The Birth of a University
The roots of the University of Georgia go back to 1784, when the Georgia General Assembly set aside 40,000 acres of land in two new counties, Franklin and Washington, for the specific purpose of starting a "college or seminary for learning." The following year, the lawmakers had one. A man named Abraham Baldwin, a tutor from Yale University and later a U.S. Senator, drafted a charter for what was to become Franklin College (indirectly named for Benjamin Franklin). On January 27, 1785, the General Assembly approved the charter. The first seeds were sown.
With the inception of Franklin College, Georgia became the first state in the South to charter a state university. The school grew slowly at first, mostly because Georgia was an agricultural state where planting crops took top priority. After the Civil War, state legislators came to recognize the value of better schools, but attention first had to be directed toward rebuilding Georgia's ravaged economy. Improvements in education would have to wait.
Nevertheless, Franklin College acquired in 1867 the Lumpkin Law School, a private school named for Judge Joseph Lumpkin - a man who, ironically, once turned down the presidency of Franklin College. As the first professional school in the state, Lumpkin Law School proved a valuable addition and added prestige to the college. Soon thereafter the college was renamed the University of Georgia.
While the acquisition of a law school in 1867 was helpful, nothing benefited the university more than a document passed by the Georgia Assembly 10 years later. The Constitution of 1877 gave all money for education (with the exception of the "elementary branches of an English education") to the University of Georgia. The constitution also paved the way for the establishment of four extensions to the university.

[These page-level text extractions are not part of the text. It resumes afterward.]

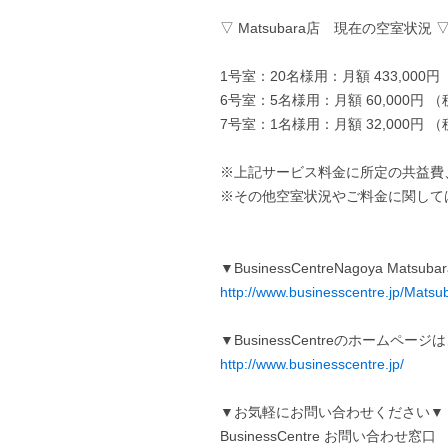
▽ Matsubara店 現在の空室状況 
1号室：20名様用：月額 433,000円
6号室：5名様用：月額 60,000円 
7号室：1名様用：月額 32,000円 
※上記サービス料金に所定の共益費
※その他空室状況やご料金に関して
▼BusinessCentreNagoya Ma
http://www.businesscentre.jp/Matsu
▼BusinessCentreのホームペー
http://www.businesscentre.jp/
▼お気軽にお問い合わせください▼
BusinessCentre お問い合わせ窓口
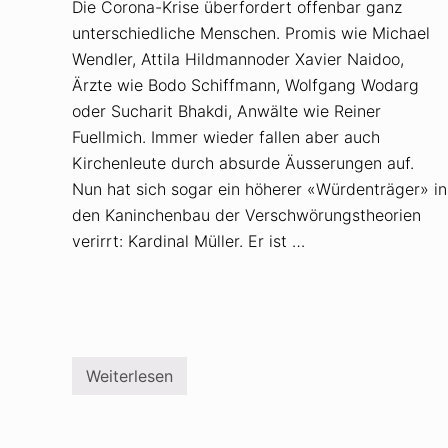
Die Corona-Krise überfordert offenbar ganz
unterschiedliche Menschen. Promis wie Michael
Wendler, Attila Hildmannoder Xavier Naidoo,
Ärzte wie Bodo Schiffmann, Wolfgang Wodarg
oder Sucharit Bhakdi, Anwälte wie Reiner
Fuellmich. Immer wieder fallen aber auch
Kirchenleute durch absurde Äusserungen auf.
Nun hat sich sogar ein höherer «Würdenträger» in
den Kaninchenbau der Verschwörungstheorien
verirrt: Kardinal Müller. Er ist …
Weiterlesen
K
a
r
d
i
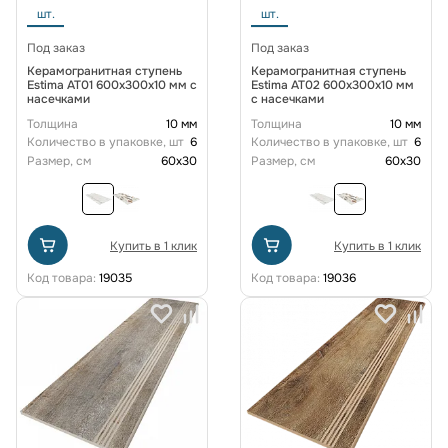
шт.
шт.
Под заказ
Под заказ
Керамогранитная ступень
Керамогранитная ступень
Estima AT01 600x300x10 мм с
Estima AT02 600x300x10 мм
насечками
с насечками
Толщина
10 мм
Толщина
10 мм
Количество в упаковке, шт
6
Количество в упаковке, шт
6
Размер, см
60x30
Размер, см
60x30
Купить в 1 клик
Купить в 1 клик
Код товара:
19035
Код товара:
19036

These four branches were created over the next 30 years, and people living in Atlanta, Milledgeville, Savannah and Valdosta were given a chance to attend college locally. The names and purposes were diverse, too: the School of Technology (now Georgia Institute of Technology) was founded in Atlanta, 1885; the Georgia Normal and Industrial College for Girls (now Georgia College & State University) was founded in Milledgeville, 1889; the Georgia State Industrial College for Colored Youths (now Savannah State University) was founded in Savannah, 1890; and the South Georgia Normal School (now Valdosta State University) was founded in Valdosta, 1906.